• Happy Anniversary, Reporter on the Road blog
• No, I wasn’t present at the birth of television. The photo above just makes it seem so.
• What’s next?
A year ago this week I began this blog. This is the 70th post. A heartfelt “thank you” goes out to everyone who has read some of them; an astonished “you’re kidding!” goes out to anyone who has read them all.
What have we learned? Stay tuned, as it’s said in broadcast journalism.
First, I want to look at a couple of early signs that suggest I might have been destined to have had a career worth writing about. (If they were harbingers, they went right over my head; I had no clue what I wanted to do until midway through my college years.) Yet, here I was in the 1950s, looking at a TV camera:
(You see how my dad has lifted me off the ground? I absolutely hated that. I was, what – maybe 6 or 7 years old? I was too damn grown up to be held like that! Put me down! The photographer tried to explain to me that if I stood, like the adults, I wouldn’t be in the shot. I think my father just said, “Stop it,” and picked me up. I was not happy.)
A few years later, in sixth grade, I volunteered to join a group of students that was put together by some rather creative teacher or administrator. We were to run the school-wide intercom like a radio station, as the caption on this newspaper picture explains:
I was the “engineer” because, I guess, I could push an on-off button like nobody’s business. I wasn’t put in charge of “news” like Ardis Cameron, or “sports” like Tim Mulvaney. And so, it would be years until I found my calling. (These clippings are from either The Paterson Evening News, or The Passaic Herald News, which I read every day after school . . which probably should have been another portent.)
Wouldn’t it be nice to be able to say, “From the moment Dad first picked me up to look at a TV camera I knew I wanted to be in news and broadcasting!” Yeah . . that’s somebody else’s memoir.
So what have we learned from one year of blogging about myself?
> I like blogging about myself. It’s apparently a favorite topic.
> I wrote 45,577 words
> The average length of a post was 828 words.
> I’m a pack rat.

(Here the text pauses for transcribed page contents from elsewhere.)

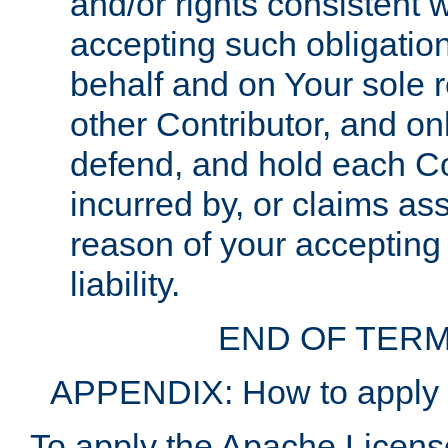
and/or rights consistent 
accepting such obligatio
behalf and on Your sole r
other Contributor, and onl
defend, and hold each Con
incurred by, or claims as
reason of your accepting
liability.
END OF TERM
APPENDIX: How to apply t
To apply the Apache License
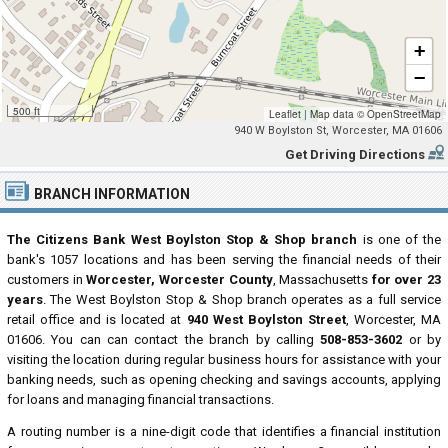
+
−
500 ft
Leaflet
|
Map data ©
OpenStreetMap
940 W Boylston St, Worcester, MA 01606
Get Driving Directions
BRANCH INFORMATION
The Citizens Bank West Boylston Stop & Shop branch
is one of the
bank's 1057 locations and has been serving the financial needs of their
customers in
Worcester, Worcester County
, Massachusetts
for over 23
years
. The West Boylston Stop & Shop branch operates as a full service
retail office and is located at
940 West Boylston Street
, Worcester, MA
01606. You can can contact the branch by calling
508-853-3602
or by
visiting the location during regular business hours for assistance with your
banking needs, such as opening checking and savings accounts, applying
for loans and managing financial transactions.
A routing number is a nine-digit code that identifies a financial institution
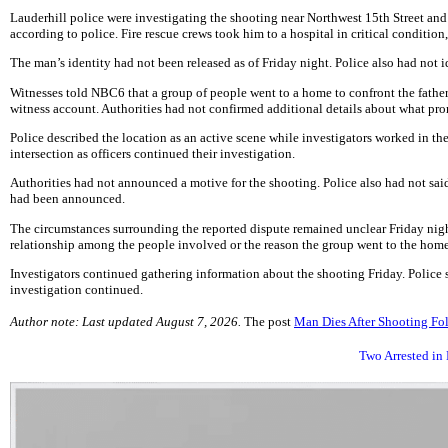
Lauderhill police were investigating the shooting near Northwest 15th Street a
according to police. Fire rescue crews took him to a hospital in critical condition,
The man’s identity had not been released as of Friday night. Police also had not id
Witnesses told NBC6 that a group of people went to a home to confront the father 
witness account. Authorities had not confirmed additional details about what prom
Police described the location as an active scene while investigators worked in 
intersection as officers continued their investigation.
Authorities had not announced a motive for the shooting. Police also had not said
had been announced.
The circumstances surrounding the reported dispute remained unclear Friday night.
relationship among the people involved or the reason the group went to the home.
Investigators continued gathering information about the shooting Friday. Police
investigation continued.
Author note: Last updated August 7, 2026.
The post
Man Dies After Shooting Fo
Two Arrested in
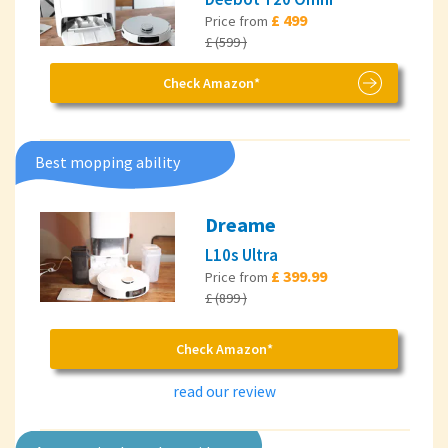
£ 499
Price from
£ (599 )
Check Amazon*
Best mopping ability
Dreame
L10s Ultra
£ 399.99
Price from
£ (899 )
Check Amazon*
read our review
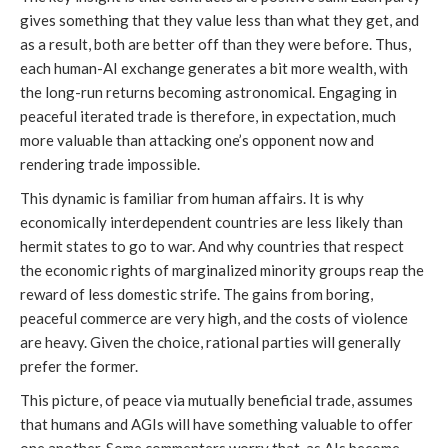
gives something that they value less than what they get, and
as a result, both are better off than they were before. Thus,
each human-AI exchange generates a bit more wealth, with
the long-run returns becoming astronomical. Engaging in
peaceful iterated trade is therefore, in expectation, much
more valuable than attacking one’s opponent now and
rendering trade impossible.
This dynamic is familiar from human affairs. It is why
economically interdependent countries are less likely than
hermit states to go to war. And why countries that respect
the economic rights of marginalized minority groups reap the
reward of less domestic strife. The gains from boring,
peaceful commerce are very high, and the costs of violence
are heavy. Given the choice, rational parties will generally
prefer the former.
This picture, of peace via mutually beneficial trade, assumes
that humans and AGIs will have something valuable to offer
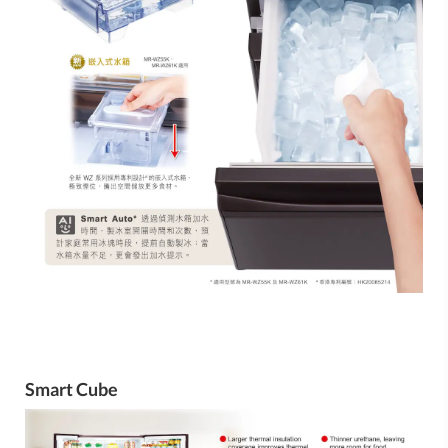
Smart Cube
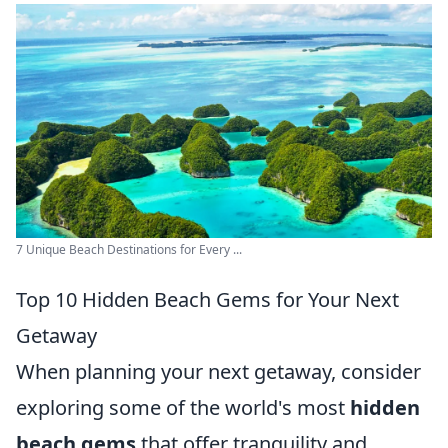
7 Unique Beach Destinations for Every ...
Top 10 Hidden Beach Gems for Your Next
Getaway
When planning your next getaway, consider
exploring some of the world's most
hidden
beach gems
that offer tranquility and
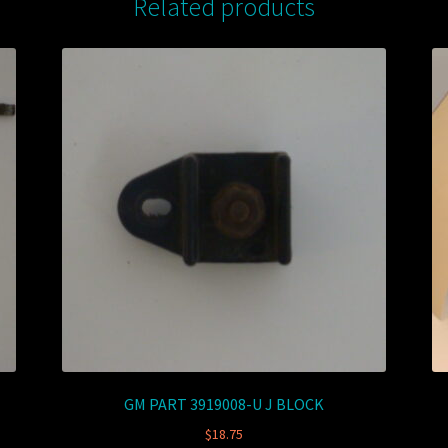
Related products
GM PART 3919008-U J BLOCK
$
18.75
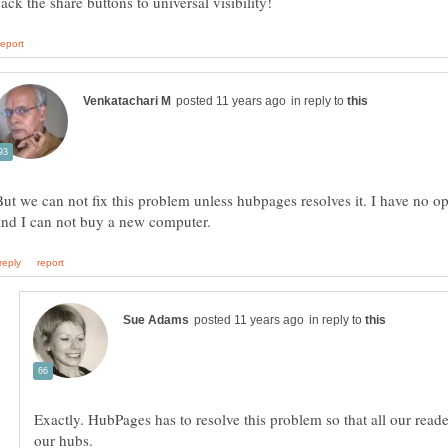
in reply to
But we can not fix this problem unless hubpages resolves it. I have no o
in reply to
Exactly. HubPages has to resolve this problem so that all our read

Digging up and dusting off boxes full of photos, tape cassettes and clippings was a year-long project.
> Digitizing all this stuff and tossing out the originals made more room in my apartment.

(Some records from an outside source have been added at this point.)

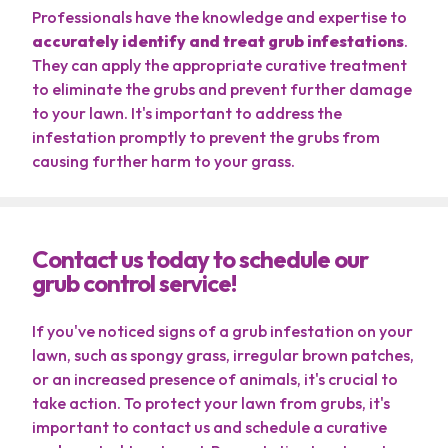
Professionals have the knowledge and expertise to
accurately identify and treat grub infestations
.
They can apply the appropriate curative treatment
to eliminate the grubs and prevent further damage
to your lawn. It's important to address the
infestation promptly to prevent the grubs from
causing further harm to your grass.
Contact us today to schedule our
grub control service!
If you've noticed signs of a grub infestation on your
lawn, such as spongy grass, irregular brown patches,
or an increased presence of animals, it's crucial to
take action. To protect your lawn from grubs, it's
important to contact us and schedule a curative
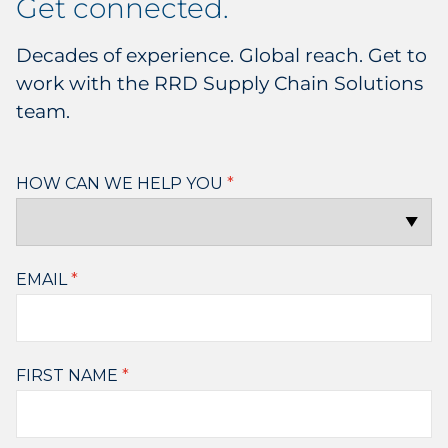
get connected.
Decades of experience. Global reach. Get to
work with the RRD Supply Chain Solutions
team.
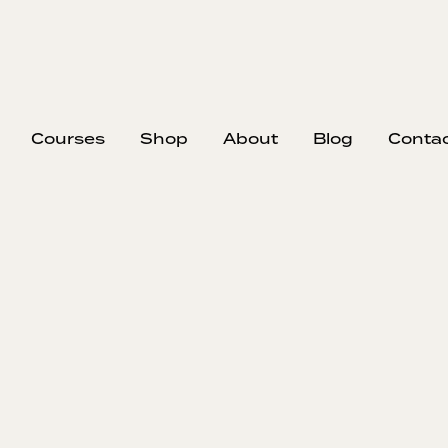
Courses
Shop
About
Blog
Conta
EP
309
#309
Tr
Imp
Nick reflects
and question
with impost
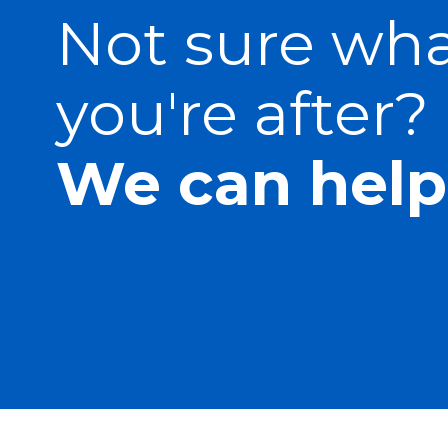
Not sure wh
you're after?
We can help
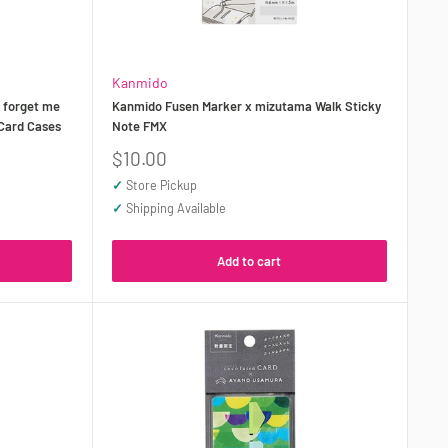
Kanmido
 forget me
Kanmido Fusen Marker x mizutama Walk Sticky
 Card Cases
Note FMX
Sale
$10.00
price
✓
Store Pickup
✓
Shipping Available
Add to cart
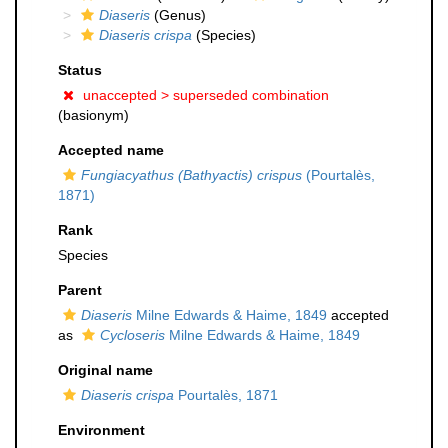
Diaseris
(Genus)
Diaseris crispa
(Species)
Status
unaccepted >
superseded combination
(basionym)
Accepted name
Fungiacyathus (Bathyactis) crispus
(Pourtalès,
1871)
Rank
Species
Parent
Diaseris
Milne Edwards & Haime, 1849
accepted
as
Cycloseris
Milne Edwards & Haime, 1849
Original name
Diaseris crispa
Pourtalès, 1871
Environment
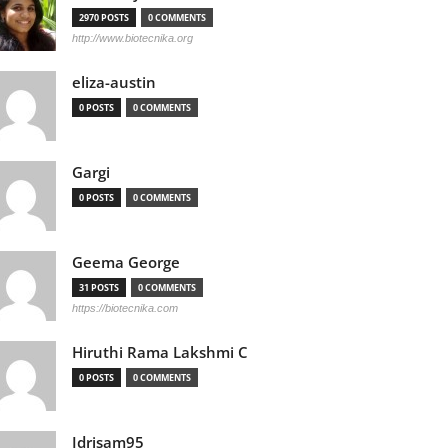
2970 POSTS
0 COMMENTS
http://www.biotecnika.org
eliza-austin
0 POSTS
0 COMMENTS
Gargi
0 POSTS
0 COMMENTS
Geema George
31 POSTS
0 COMMENTS
https://biotecnika.com
Hiruthi Rama Lakshmi C
0 POSTS
0 COMMENTS
Idrisam95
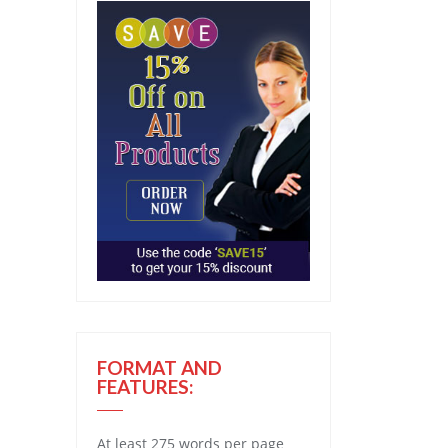
FORMAT AND
FEATURES:
At least 275 words per page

> As I say on the front page of the ROTR blog, remembering – or trying to remember – all the assignments I was handed gave new meaning to having been a “general assignment” reporter. The extraordinarily wide range of things I covered was something I never really thought about much while I was doing it.
I still have more stories, anecdotes, audio and video clips, and they’ll continue to be posted. Maybe when I’ve run out of work stories, I’ll venture further back and talk about my upbringing. “Son, we need to have a little talk about your upbringing” (sounds vaguely familiar . . .)

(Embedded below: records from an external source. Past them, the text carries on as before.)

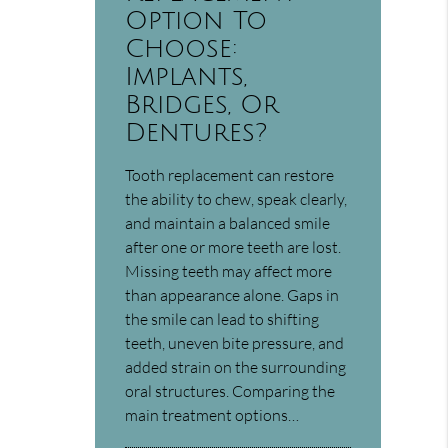
Option To
Choose:
Implants,
Bridges, Or
Dentures?
Tooth replacement can restore
the ability to chew, speak clearly,
and maintain a balanced smile
after one or more teeth are lost.
Missing teeth may affect more
than appearance alone. Gaps in
the smile can lead to shifting
teeth, uneven bite pressure, and
added strain on the surrounding
oral structures. Comparing the
main treatment options…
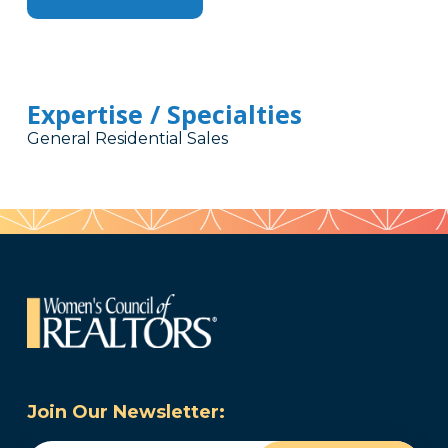
Expertise / Specialties
General Residential Sales
Join Our Newsletter:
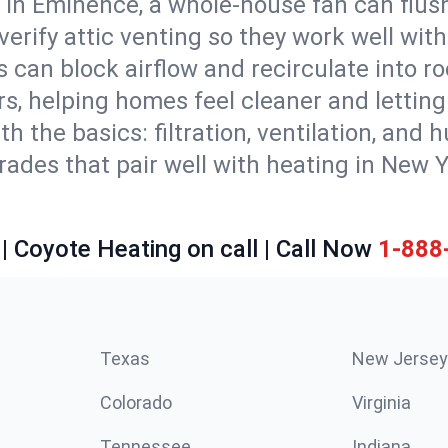
 in Eminence, a whole-house fan can flush
d verify attic venting so they work well wi
 can block airflow and recirculate into 
rs, helping homes feel cleaner and lettin
ith the basics: filtration, ventilation, and
es that pair well with heating in New Yor
| Coyote Heating on call | Call Now
1-888
Texas
New Jersey
Colorado
Virginia
Tennessee
Indiana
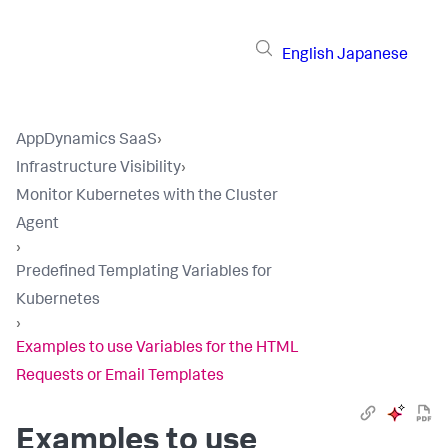
English
Japanese
AppDynamics SaaS
›
Infrastructure Visibility
›
Monitor Kubernetes with the Cluster
Agent
›
Predefined Templating Variables for
Kubernetes
›
Examples to use Variables for the HTML
Requests or Email Templates
Examples to use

It’s occurred to me that since the day the blog launched last October the posts have been added randomly, and the stories told in a non-chronological order. If, for some reason, you want to go back to the start of my career and see how it unfolded sequentially, the Time Line is where to start. There are links there to every post.
If I can figure out just how to do it, I might rearrange the page on the menu that reads, “BLOG.” The post at the top is always the latest one; the others follow in the order posted. I may try to arrange them, top to bottom, from earliest to most recent. That way, if you wanted to follow the narrative of my reporting years as if you were reading a book, you could.
A book? I have no plans to turn this into a book. If I did, would you buy it? Would anybody? I want to say, “We’ll see what happens…” but that sounds too much like a certain elected official who is a major reason why I am glad to be mostly retired from journalism.